Tennessee bans drag shows, ‘gender-affirming’ procedures, and drugs for minors

by Jacob Fuller

Vicky Arias, FISM News

On Thursday, Tennessee became the first state in the country to ban drag shows from taking place in the presence of minors.

Republican Gov. Bill Lee signed the legislation, which goes into effect on July 1, making it an offense to carry out “adult cabaret performances” where children are in attendance or “on public property.”

“Adult cabaret performances” are defined in the bill as including “topless dancers, go-go dancers, exotic dancers, strippers, [and] male or female impersonators who provide entertainment that appeals to a prurient [or sexual] interest.”

The measure comes as videos show that drag performances with children present are taking place throughout the nation, including drag story hours in public libraries where drag queens read books to children. Additionally, many drag shows that are advertised as “family-friendly” are filled with sexually provocative performances.

While opponents of the bill claim that drag shows aren’t sexual or inappropriate for children, drag shows are typically provocative, sexually-charged expositions that reject gender norms.

Britannica defines “dragging” as a performance “intended to make … [gender] fluidity visible through performance.” A 2016 study of 10 drag performers concluded that “drag performers themselves desire to be … gender and sexually fluid.”

Conservatives have been fighting against these performances with minors present due to the belief that blurred lines of gender fluidity and sexual orientation are inherently too complex for children’s brains to understand.

Scientific research shows that the prefrontal cortex in children is underdeveloped. This part of the brain deals with reasoning and logic, among other things.

In the same way, a child can’t comprehend the long-term consequences of decision-making, they can’t decipher the intended context of a drag show. For this reason, children can’t vote, buy tobacco, or even decide for themselves if they should eat cake or carrots for dinner.

Tennessee Senate Majority Leader Jack Johnson explained the protections offered by the new legislation.

“This bill gives confidence to parents that they can take their kids to a public or private show and will not be blindsided by a sexualized performance,” Johnson tweeted yesterday.


In addition to the drag show measure, Gov.

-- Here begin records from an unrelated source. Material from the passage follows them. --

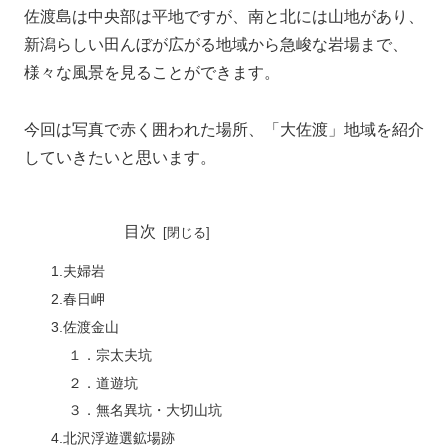
佐渡島は中央部は平地ですが、南と北には山地があり、
新潟らしい田んぼが広がる地域から急峻な岩場まで、
様々な風景を見ることができます。
今回は写真で赤く囲われた場所、「大佐渡」地域を紹介
していきたいと思います。
目次
1.夫婦岩
2.春日岬
3.佐渡金山
１．宗太夫坑
２．道遊坑
３．無名異坑・大切山坑
4.北沢浮遊選鉱場跡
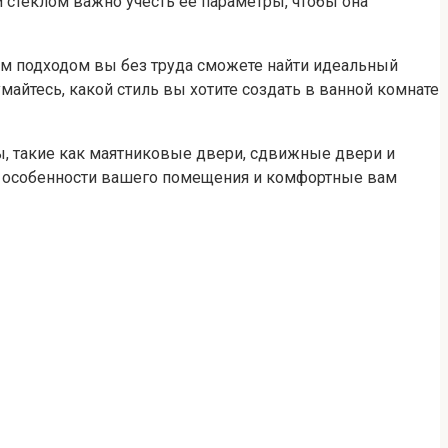
стеклом важно учесть ее параметры, чтобы она
ым подходом вы без труда сможете найти идеальный
майтесь, какой стиль вы хотите создать в ванной комнате
, такие как маятниковые двери, сдвижные двери и
ь особенности вашего помещения и комфортные вам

Lee signed separate legislation on Thursday preventing medical providers from performing sex-altering surgeries and prescribing cross-sex drugs to minors.

Rep. William Lamberth, a sponsor of the bill, stated that the treatments are dangerous.

“These treatments and procedures have a lifetime of negative consequences that are irreversible,” Lamberth said, according to the Tennessean.

FISM News reported earlier this week that studies have shown that cross-sex hormone therapy has been linked to severe health issues, including stroke, cancer, and type 2 diabetes.

The bill, going into effect July 1, also provides an allowance for minors to sue providers who violate the measure by performing banned procedures and prescribing drugs to them and who are “injured as a result.”